Any candidate subgroup of $G$, say $K$, isomorphic to the Klein group must be made of:

1. the unit $1_G:=(0,0,0)$;
2. any pair $a_i, a_j$;
3. the element $a_i+a_j$; in fact: $a_i+a_j\in K$ by closure, and $a_i+a_j\ne 1,a_i,a_j$.

Is, for every $1\le i<j\le 7$, the subset $K_{ij}:=\{1_G,a_i,a_j,a_i+a_j\}$ indeed a subgroup of $G$? It's enough to prove the closure:

• $a_i^2=a_j^2=(a_i+a_j)^2=1_G$
• $a_i+(a_i+a_j)=(a_i+a_i)+a_j=a_j$
• $a_j+(a_i+a_j)=a_j+(a_j+a_i)=(a_j+a_j)+a_i=a_i$

So, indeed $K_{ij}\le G$ and $K_{ij}\cong\mathbb{Z}_2\times\mathbb{Z}_2$.

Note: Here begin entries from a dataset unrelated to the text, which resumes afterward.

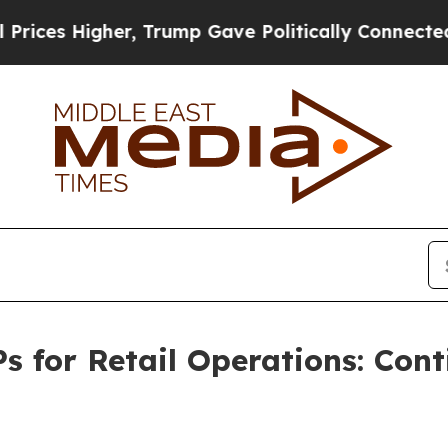
her, Trump Gave Politically Connected oil Compa
s for Retail Operations: Co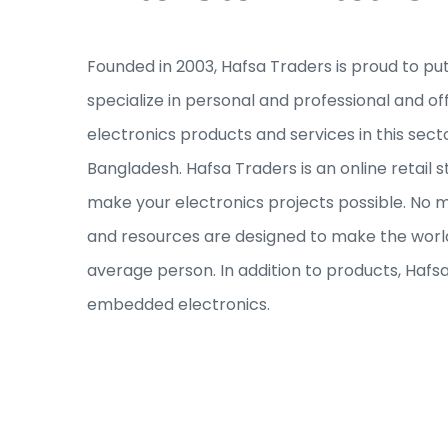
Founded in 2003, Hafsa Traders is proud to pu
specialize in personal and professional and of
electronics products and services in this sec
Bangladesh. Hafsa Traders is an online retail s
make your electronics projects possible. No ma
and resources are designed to make the world
average person. In addition to products, Hafs
embedded electronics.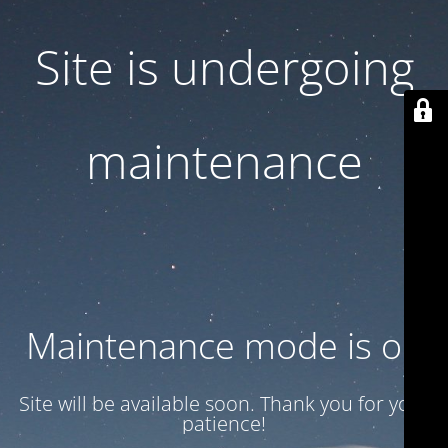
Site is undergoing
maintenance
Maintenance mode is on
Site will be available soon. Thank you for your
patience!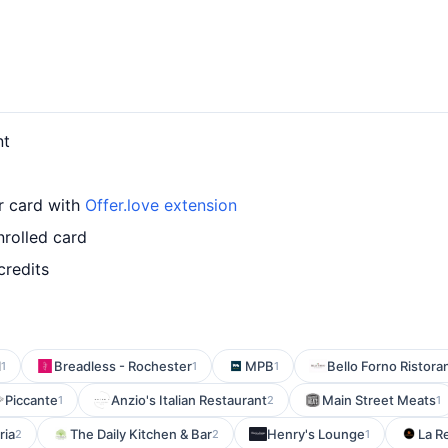
nt
r card with
Offer.love extension
nrolled card
credits
l
Breadless - Rochester
MPB
Bello Forno Ristora
1
1
1
Piccante
Anzio's Italian Restaurant
Main Street Meats
1
2
1
ria
The Daily Kitchen & Bar
Henry's Lounge
La R
2
2
1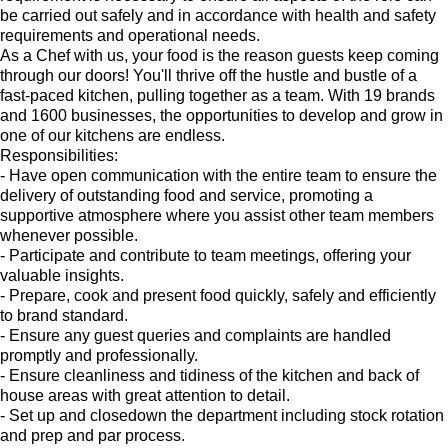
be carried out safely and in accordance with health and safety
requirements and operational needs.
As a Chef with us, your food is the reason guests keep coming
through our doors! You'll thrive off the hustle and bustle of a
fast-paced kitchen, pulling together as a team. With 19 brands
and 1600 businesses, the opportunities to develop and grow in
one of our kitchens are endless.
Responsibilities:
- Have open communication with the entire team to ensure the
delivery of outstanding food and service, promoting a
supportive atmosphere where you assist other team members
whenever possible.
- Participate and contribute to team meetings, offering your
valuable insights.
- Prepare, cook and present food quickly, safely and efficiently
to brand standard.
- Ensure any guest queries and complaints are handled
promptly and professionally.
- Ensure cleanliness and tidiness of the kitchen and back of
house areas with great attention to detail.
- Set up and closedown the department including stock rotation
and prep and par process.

Now, if we denote $a_k:=a_i+a_j$, then $a_k+a_i=a_j$ and $a_k+a_j=a_i$. So:

1. if $k<i<j$, then $K_{ij}=K_{ki}=K_{kj}$;
2. if $i<k<j$, then $K_{ij}=K_{ik}=K_{kj}$;
3. if $i<j<k$, then $K_{ij}=K_{ik}=K_{jk}$.

Therefore, the number of (distinct) subgroups of $G$ isomorphic to $\mathbb{Z}_2\times\mathbb{Z}_2$ is:

\begin{alignat}{1} n_K &= \frac{1}{3}\cdot|\{K_{ij}, \space1\le i<j\le 7\}| \\ &= \frac{1}{3}\cdot\frac{7\cdot 7-7}{2} \\ &= 7 \\ \tag 2 \end{alignat}

Explicitly, according to the labelling $(1)$:

\begin{alignat}{1} K_{12} &= \{1_G,a_1,a_2,a_5\}\space (=K_{15}=K_{25}) \\ K_{13} &= \{1_G,a_1,a_3,a_6\}\space (=K_{16}=K_{36}) \\ K_{14} &= \{1_G,a_1,a_4,a_7\}\space (=K_{17}=K_{47}) \\ K_{23} &= \{1_G,a_2,a_3,a_7\}\space (=K_{27}=K_{37}) \\ K_{24} &= \{1_G,a_2,a_4,a_6\}\space (=K_{26}=K_{46}) \\ K_{34} &= \{1_G,a_3,a_4,a_5\}\space (=K_{35}=K_{45}) \\ K_{56} &= \{1_G,a_5,a_6,a_7\}\space (=K_{57}=K_{67}) \\ \tag 3 \end{alignat}